Gemcitabine Alone Versus Gemcitabine Plus Radiotherapy in Patients With Locally Advanced Pancreatic Cancer: An Eastern Cooperative Oncology Group Trial

Indiana University Melvin and Bren Simon Cancer Center, 980 West Walnut St, Suite C528, Indianapolis, IN 46202, USA.
Journal of Clinical Oncology (Impact Factor: 18.43). 11/2011; 29(31):4105-12. DOI: 10.1200/JCO.2011.34.8904
Source: PubMed


The purpose of this trial was to evaluate the role of radiation therapy with concurrent gemcitabine (GEM) compared with GEM alone in patients with localized unresectable pancreatic cancer.
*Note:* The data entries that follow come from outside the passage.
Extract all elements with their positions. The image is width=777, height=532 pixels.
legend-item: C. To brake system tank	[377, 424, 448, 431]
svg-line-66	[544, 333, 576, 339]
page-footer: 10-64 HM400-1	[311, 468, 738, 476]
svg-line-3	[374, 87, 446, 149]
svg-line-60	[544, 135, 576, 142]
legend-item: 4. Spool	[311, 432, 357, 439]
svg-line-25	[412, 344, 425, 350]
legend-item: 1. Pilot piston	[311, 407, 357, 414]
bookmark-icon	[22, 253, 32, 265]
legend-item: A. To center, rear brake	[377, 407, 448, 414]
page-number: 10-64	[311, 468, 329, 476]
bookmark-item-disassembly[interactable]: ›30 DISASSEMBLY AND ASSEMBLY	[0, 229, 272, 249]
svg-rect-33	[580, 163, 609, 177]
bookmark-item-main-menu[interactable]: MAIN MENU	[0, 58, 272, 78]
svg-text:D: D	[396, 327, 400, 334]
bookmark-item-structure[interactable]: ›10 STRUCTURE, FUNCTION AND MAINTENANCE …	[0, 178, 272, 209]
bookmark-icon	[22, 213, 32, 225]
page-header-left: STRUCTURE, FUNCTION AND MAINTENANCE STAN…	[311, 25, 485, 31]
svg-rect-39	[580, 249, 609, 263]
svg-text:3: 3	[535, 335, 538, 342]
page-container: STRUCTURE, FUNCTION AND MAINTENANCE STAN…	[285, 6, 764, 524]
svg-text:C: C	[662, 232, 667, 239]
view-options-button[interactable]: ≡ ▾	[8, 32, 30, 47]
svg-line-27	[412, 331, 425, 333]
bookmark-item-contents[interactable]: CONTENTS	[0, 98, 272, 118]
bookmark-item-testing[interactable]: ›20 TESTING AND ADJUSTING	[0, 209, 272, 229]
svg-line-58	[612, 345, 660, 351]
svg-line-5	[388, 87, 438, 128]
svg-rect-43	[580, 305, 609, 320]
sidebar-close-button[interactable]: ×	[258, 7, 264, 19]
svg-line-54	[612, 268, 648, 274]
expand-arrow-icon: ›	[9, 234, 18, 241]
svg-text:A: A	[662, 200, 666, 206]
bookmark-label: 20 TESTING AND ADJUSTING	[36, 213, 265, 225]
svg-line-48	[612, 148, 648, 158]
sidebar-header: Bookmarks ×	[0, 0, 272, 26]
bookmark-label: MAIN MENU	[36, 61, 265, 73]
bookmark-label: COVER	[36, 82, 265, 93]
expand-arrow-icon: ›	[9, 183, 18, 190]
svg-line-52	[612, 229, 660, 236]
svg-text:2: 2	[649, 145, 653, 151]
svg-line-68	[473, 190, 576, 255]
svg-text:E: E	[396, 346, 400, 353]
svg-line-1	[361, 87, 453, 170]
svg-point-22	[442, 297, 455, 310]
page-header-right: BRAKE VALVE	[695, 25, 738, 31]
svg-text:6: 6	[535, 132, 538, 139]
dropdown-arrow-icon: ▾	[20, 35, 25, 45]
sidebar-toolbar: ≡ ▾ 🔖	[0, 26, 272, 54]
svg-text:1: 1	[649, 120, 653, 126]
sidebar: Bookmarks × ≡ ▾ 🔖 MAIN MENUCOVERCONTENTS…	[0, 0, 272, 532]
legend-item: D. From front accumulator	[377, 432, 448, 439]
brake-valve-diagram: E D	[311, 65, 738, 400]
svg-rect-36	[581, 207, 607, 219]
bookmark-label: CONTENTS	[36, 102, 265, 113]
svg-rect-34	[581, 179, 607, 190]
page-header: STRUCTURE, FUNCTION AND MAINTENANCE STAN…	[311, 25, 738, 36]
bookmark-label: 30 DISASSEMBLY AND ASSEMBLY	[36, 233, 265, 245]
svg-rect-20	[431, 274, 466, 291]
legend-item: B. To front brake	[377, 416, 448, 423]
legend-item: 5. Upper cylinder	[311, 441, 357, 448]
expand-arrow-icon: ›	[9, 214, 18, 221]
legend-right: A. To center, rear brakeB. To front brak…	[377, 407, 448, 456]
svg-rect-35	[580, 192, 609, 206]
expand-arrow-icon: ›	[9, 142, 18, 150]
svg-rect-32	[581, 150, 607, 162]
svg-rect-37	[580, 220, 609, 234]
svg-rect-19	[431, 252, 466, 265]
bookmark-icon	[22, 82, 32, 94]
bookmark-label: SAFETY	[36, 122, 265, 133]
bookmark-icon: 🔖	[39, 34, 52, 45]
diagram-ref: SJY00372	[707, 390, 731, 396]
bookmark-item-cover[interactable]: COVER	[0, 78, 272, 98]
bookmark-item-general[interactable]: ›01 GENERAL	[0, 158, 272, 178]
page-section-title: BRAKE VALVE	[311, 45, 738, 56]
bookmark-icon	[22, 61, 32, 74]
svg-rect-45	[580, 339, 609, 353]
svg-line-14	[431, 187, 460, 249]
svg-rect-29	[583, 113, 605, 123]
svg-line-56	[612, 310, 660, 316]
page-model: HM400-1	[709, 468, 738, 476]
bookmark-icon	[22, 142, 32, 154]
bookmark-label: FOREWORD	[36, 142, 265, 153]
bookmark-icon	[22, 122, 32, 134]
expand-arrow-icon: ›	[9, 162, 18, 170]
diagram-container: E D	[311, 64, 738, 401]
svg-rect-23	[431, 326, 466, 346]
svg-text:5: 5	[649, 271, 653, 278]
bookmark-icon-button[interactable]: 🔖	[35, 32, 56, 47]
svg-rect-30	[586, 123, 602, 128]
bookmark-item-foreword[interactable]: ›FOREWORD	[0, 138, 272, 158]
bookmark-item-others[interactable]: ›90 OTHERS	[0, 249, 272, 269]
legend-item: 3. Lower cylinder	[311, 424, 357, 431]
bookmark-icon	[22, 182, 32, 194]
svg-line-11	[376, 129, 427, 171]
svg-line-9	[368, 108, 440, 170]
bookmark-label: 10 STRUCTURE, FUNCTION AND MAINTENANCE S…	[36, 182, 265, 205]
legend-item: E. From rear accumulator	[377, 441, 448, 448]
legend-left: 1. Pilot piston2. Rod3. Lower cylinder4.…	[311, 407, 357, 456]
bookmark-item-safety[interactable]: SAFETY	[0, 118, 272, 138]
Patients with localized unresectable adenocarcinoma of the pancreas were randomly assigned to receive GEM alone (at 1,000 mg/m(2)/wk for weeks 1 to 6, followed by 1 week rest, then for 3 of 4 weeks) or GEM (600 mg/m(2)/wk for weeks 1 to 5, then 4 weeks later 1,000 mg/m(2) for 3 of 4 weeks) plus radiotherapy (starting on day 1, 1.8 Gy/Fx for total of 50.4 Gy). Measurement of quality of life using the Functional Assessment of Cancer Therapy-Hepatobiliary questionnaire was also performed.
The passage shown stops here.